* ABOUT THIS TASK:
Copy every line of the records below that holds the word "Configuration".

* GIVEN RECORDS:
* * *

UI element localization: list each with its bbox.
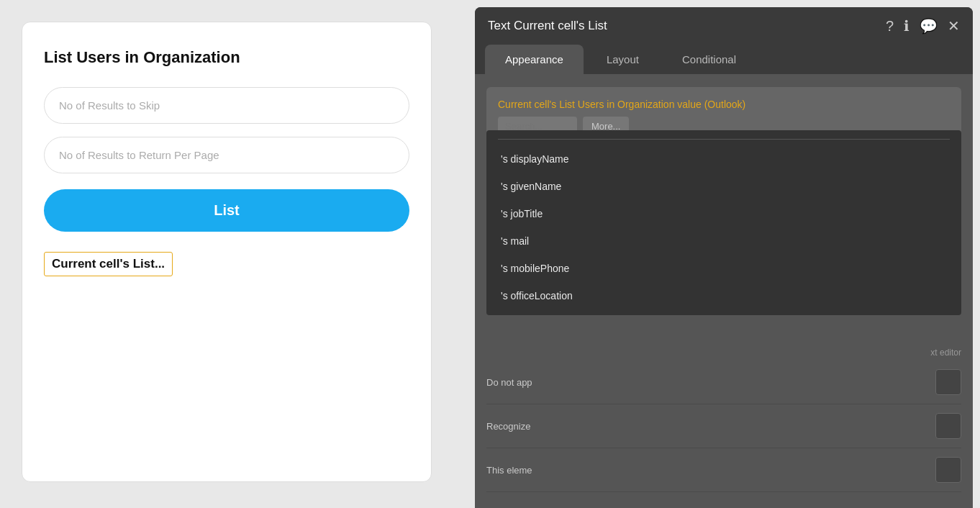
property-label-0: Do not app [486, 377, 532, 388]
property-control-2[interactable] [935, 457, 961, 483]
property-rows: xt editor Do not app Recognize This elem… [486, 348, 961, 492]
results-per-page-input[interactable] [44, 137, 409, 173]
xt-editor-label: xt editor [486, 348, 961, 358]
skip-results-input[interactable] [44, 87, 409, 124]
dropdown-overlay: 's displayName 's givenName 's jobTitle … [486, 130, 961, 315]
property-control-1[interactable] [935, 413, 961, 439]
property-control-0[interactable] [935, 369, 961, 395]
card-title: List Users in Organization [44, 48, 409, 67]
left-panel: List Users in Organization List Current … [0, 0, 475, 508]
property-row-0: Do not app [486, 360, 961, 404]
tab-layout[interactable]: Layout [586, 45, 659, 74]
property-label-1: Recognize [486, 421, 530, 432]
dropdown-item-1[interactable]: 's givenName [486, 173, 961, 200]
dropdown-item-5[interactable]: 's officeLocation [486, 282, 961, 309]
info-icon[interactable]: ℹ [904, 17, 909, 35]
dropdown-item-3[interactable]: 's mail [486, 227, 961, 255]
panel-body: Current cell's List Users in Organizatio… [475, 74, 973, 508]
right-panel: Text Current cell's List ? ℹ 💬 ✕ Appeara… [475, 7, 973, 508]
help-icon[interactable]: ? [886, 18, 894, 35]
panel-header: Text Current cell's List ? ℹ 💬 ✕ [475, 7, 973, 45]
tabs-bar: Appearance Layout Conditional [475, 45, 973, 74]
property-row-2: This eleme [486, 448, 961, 492]
current-cell-label[interactable]: Current cell's List... [44, 252, 173, 276]
header-icons: ? ℹ 💬 ✕ [886, 17, 960, 35]
property-row-1: Recognize [486, 404, 961, 448]
dropdown-item-0[interactable]: 's displayName [486, 145, 961, 173]
close-icon[interactable]: ✕ [948, 17, 960, 35]
dropdown-item-4[interactable]: 's mobilePhone [486, 255, 961, 282]
list-button[interactable]: List [44, 189, 409, 232]
expression-text: Current cell's List Users in Organizatio… [498, 97, 950, 112]
tab-conditional[interactable]: Conditional [662, 45, 756, 74]
expression-box: Current cell's List Users in Organizatio… [486, 87, 961, 146]
card: List Users in Organization List Current … [22, 22, 432, 482]
property-label-2: This eleme [486, 465, 532, 476]
dropdown-divider [498, 139, 950, 140]
panel-title: Text Current cell's List [488, 19, 607, 33]
dropdown-item-2[interactable]: 's jobTitle [486, 200, 961, 227]
comment-icon[interactable]: 💬 [920, 17, 938, 35]
tab-appearance[interactable]: Appearance [485, 45, 584, 74]
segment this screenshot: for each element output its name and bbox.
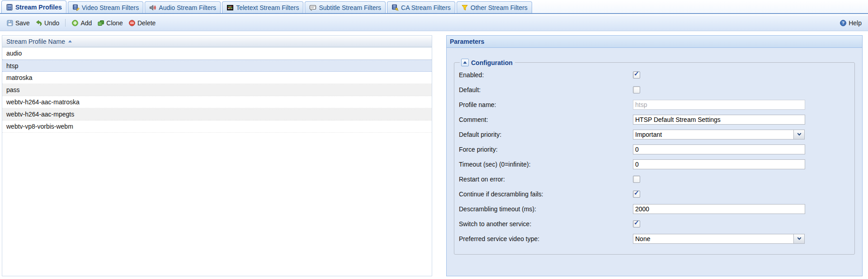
field-label: Restart on error: [459, 176, 633, 183]
tab-other-stream-filters[interactable]: Other Stream Filters [457, 1, 532, 13]
grid-row[interactable]: webtv-vp8-vorbis-webm [2, 121, 432, 133]
field-row: Default priority: [459, 127, 849, 142]
tab-label: Other Stream Filters [471, 4, 528, 11]
tab-ca-stream-filters[interactable]: CA Stream Filters [387, 1, 455, 13]
field-row: Profile name: [459, 97, 849, 112]
delete-button[interactable]: Delete [126, 18, 158, 28]
tab-label: CA Stream Filters [401, 4, 451, 11]
field-label: Timeout (sec) (0=infinite): [459, 161, 633, 168]
collapse-button[interactable] [461, 59, 469, 66]
grid-row[interactable]: matroska [2, 72, 432, 84]
clone-button[interactable]: Clone [94, 18, 126, 28]
tab-subtitle-stream-filters[interactable]: Subtitle Stream Filters [305, 1, 386, 13]
field-label: Default: [459, 86, 633, 93]
preferred-service-video-type-input[interactable] [633, 234, 794, 244]
comment-input[interactable] [633, 115, 805, 125]
help-button[interactable]: ? Help [837, 18, 864, 28]
default-priority-combobox [633, 130, 805, 140]
add-icon [71, 19, 79, 27]
field-label: Preferred service video type: [459, 235, 633, 242]
continue-if-descrambling-fails-checkbox[interactable] [633, 191, 640, 198]
tab-label: Stream Profiles [15, 4, 62, 11]
grid-row[interactable]: htsp [2, 60, 432, 72]
save-button[interactable]: Save [4, 18, 33, 28]
grid-row-label: htsp [6, 62, 18, 70]
toolbar-button-label: Undo [44, 19, 59, 27]
tab-audio-stream-filters[interactable]: Audio Stream Filters [145, 1, 221, 13]
descrambling-timeout-ms-input[interactable] [633, 204, 805, 214]
undo-button[interactable]: Undo [33, 18, 62, 28]
toolbar-button-label: Clone [106, 19, 123, 27]
switch-to-another-service-checkbox[interactable] [633, 220, 640, 228]
field-row: Continue if descrambling fails: [459, 186, 849, 201]
field-label: Force priority: [459, 146, 633, 153]
preferred-service-video-type-combobox [633, 234, 805, 244]
chevron-down-icon[interactable] [794, 234, 805, 244]
configuration-legend: Configuration [460, 59, 515, 66]
stream-profile-grid: Stream Profile Name audiohtspmatroskapas… [2, 35, 432, 276]
grid-row-label: matroska [6, 74, 33, 81]
field-label: Default priority: [459, 131, 633, 138]
grid-row[interactable]: webtv-h264-aac-matroska [2, 96, 432, 108]
film-icon [6, 4, 13, 11]
profile-name-input[interactable] [633, 100, 805, 110]
tab-bar: Stream ProfilesVideo Stream FiltersAudio… [0, 0, 868, 14]
column-header-label: Stream Profile Name [6, 38, 65, 45]
sort-asc-icon [68, 40, 72, 42]
configuration-title: Configuration [471, 59, 513, 66]
add-button[interactable]: Add [69, 18, 94, 28]
field-row: Comment: [459, 112, 849, 127]
field-row: Force priority: [459, 142, 849, 157]
grid-body: audiohtspmatroskapasswebtv-h264-aac-matr… [2, 47, 432, 133]
field-row: Preferred service video type: [459, 231, 849, 246]
toolbar-button-label: Delete [137, 19, 156, 27]
help-button-label: Help [849, 19, 862, 27]
force-priority-input[interactable] [633, 144, 805, 154]
default-priority-input[interactable] [633, 130, 794, 140]
toolbar-button-label: Save [15, 19, 30, 27]
default-checkbox[interactable] [633, 86, 640, 93]
parameters-body: Configuration Enabled:Default:Profile na… [447, 48, 862, 255]
toolbar-buttons: SaveUndoAddCloneDelete [4, 18, 158, 28]
app-window: Stream ProfilesVideo Stream FiltersAudio… [0, 0, 868, 279]
tab-label: Audio Stream Filters [159, 4, 216, 11]
timeout-sec-0-infinite-input[interactable] [633, 159, 805, 169]
field-label: Switch to another service: [459, 220, 633, 228]
film-edit-icon [72, 4, 80, 11]
clone-icon [97, 19, 104, 27]
grid-row[interactable]: webtv-h264-aac-mpegts [2, 108, 432, 121]
grid-row[interactable]: audio [2, 47, 432, 60]
field-label: Continue if descrambling fails: [459, 191, 633, 198]
svg-text:?: ? [842, 20, 844, 25]
funnel-icon [461, 4, 468, 11]
tab-teletext-stream-filters[interactable]: Teletext Stream Filters [222, 1, 303, 13]
tab-label: Teletext Stream Filters [236, 4, 299, 11]
field-row: Timeout (sec) (0=infinite): [459, 157, 849, 172]
chevron-up-icon [463, 60, 467, 65]
column-header-stream-profile-name[interactable]: Stream Profile Name [2, 36, 432, 47]
grid-row-label: webtv-vp8-vorbis-webm [6, 123, 73, 130]
tab-video-stream-filters[interactable]: Video Stream Filters [68, 1, 144, 13]
field-row: Restart on error: [459, 172, 849, 186]
toolbar-separator [65, 19, 66, 27]
field-label: Profile name: [459, 101, 633, 108]
grid-row[interactable]: pass [2, 84, 432, 96]
help-icon: ? [840, 19, 847, 27]
tab-stream-profiles[interactable]: Stream Profiles [1, 0, 66, 13]
subtitle-icon [309, 4, 316, 11]
parameters-panel-header: Parameters [447, 36, 862, 48]
grid-row-label: pass [6, 86, 20, 93]
undo-icon [35, 19, 42, 27]
enabled-checkbox[interactable] [633, 71, 640, 79]
teletext-icon [226, 4, 234, 11]
field-label: Comment: [459, 116, 633, 123]
parameters-title: Parameters [450, 38, 484, 45]
field-label: Enabled: [459, 71, 633, 79]
delete-icon [128, 19, 136, 27]
grid-row-label: webtv-h264-aac-matroska [6, 98, 80, 106]
field-row: Descrambling timeout (ms): [459, 201, 849, 216]
restart-on-error-checkbox[interactable] [633, 176, 640, 183]
chevron-down-icon[interactable] [794, 130, 805, 140]
speaker-icon [149, 4, 156, 11]
toolbar: SaveUndoAddCloneDelete ? Help [0, 15, 868, 31]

* * *

* WRITTEN SOLUTION:
configuration-legend: Configuration [460, 59, 515, 66]
configuration-title: Configuration [471, 59, 513, 66]
parameters-body: Configuration Enabled:Default:Profile na… [447, 48, 862, 255]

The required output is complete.